TBmodels is a Python library developed as part of the Z2Pack ecosystem, designed for reading, creating, and manipulating tight-binding models. Its distinct feature is its comprehensive support for symmetry operations and seamless integration with Wannier90. It allows users to read Wannier Hamiltonians, symmetrize them to enforce crystal symmetries, and export them for topological invariant calculations, making it a critical tool in the workflow for identifying topological materials.

Scientific domain: Topological Materials, Symmetry Analysis Target user community: Researchers using Wannier90 for topological characterization

Theoretical Methods

• Tight-Binding: Evaluation of $H(\mathbf{k}) = \sum_{\mathbf{R}} e^{i\mathbf{k}\cdot\mathbf{R}} H(\mathbf{R})$.
• Symmetry Analysis:
  • Application of space group operations to effective models.
  • Symmetrization: $\tilde{H} = \frac{1}{|G|} \sum_{g \in G} D(g) H(g^{-1} \mathbf{k}) D^\dagger(g)$.
• Interpolation: Fourier transform from real-space Wannier representation to k-space.

Capabilities

• Model Construction:
  • Direct import from wannier90_hr.dat.
  • Manual construction from hopping terms.
  • HDF5 storage for efficient I/O.
• Manipulation:
  • Supercell creation.
  • Dimensionality reduction (slab cutting).
  • Basis transformation.
• Observables:
  • Band structures.
  • Eigenvalues/Eigenvectors along paths.
• Symmetry: Extensive tools to check and enforce symmetries on numerical models.

Key Strengths

• Wannier90 Integration: The from_wannier_files() method is robust and handles the wsvec.dat (Wigner-Seitz vectors) correctly, solving phase ambiguity issues common in other parsers.
• Topology Ready: Directly feeds into Z2Pack for calculating Wilson loops and Chern numbers.
• Sparse Storage: Efficiently handles large models with many hopping terms using sparse matrix logic.

Inputs & Outputs

• Inputs:
  • Wannier90 output files (_hr.dat, _wsvec.dat).
  • Python scripts.
• Outputs:
  • HDF5 model files.
  • Band structure arrays.

Interfaces & Ecosystem

• Z2Pack: Primary consumer of TBmodels objects.
• Wannier90: Primary source of input data.
• PythTB: TBmodels can convert to/from PythTB formats.

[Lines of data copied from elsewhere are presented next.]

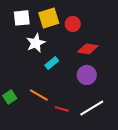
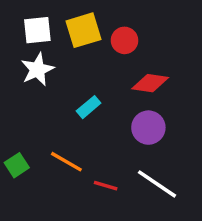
white star: (36, 43) -> (37, 69), moved
white line: (92, 108) -> (157, 184), turned 65

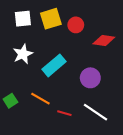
white star: (37, 69) -> (23, 54), moved
red diamond: (150, 83) -> (104, 40), moved
cyan rectangle: (89, 107) -> (54, 65), size x1.6

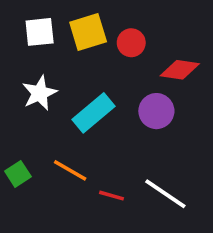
purple circle: (90, 78) -> (156, 111), moved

Performance Characteristics

• Efficiency: Optimized for evaluating Hamiltonians at many k-points (vectorized via NumPy).
• Scalability: Handles models with hundreds of orbitals (standard Wannier output).

Comparison with Other Codes

• vs. PythTB: PythTB is excellent for pedagogy and simple models. TBmodels is built for the "read Wannier90 $\to$ symmetrize $\to$ calculate Z2" research pipeline.
• vs. Pybinding: Pybinding is better for massive disordered systems (KPM). TBmodels is better for accurate bulk topology of crystals.

Application Areas

• Material Discovery: Screening databases for topological insulators.
• Surface States: Constructing slab models from bulk Wannier functions to see surface bands.

Community and Support

• Development: Dominik Gresch (ETH Zurich alumni).
• Source: GitHub.

Verification & Sources

• Website: https://tbmodels.greschd.ch/
• Verification status: ✅ VERIFIED
  • Mature library in the topological physics stack.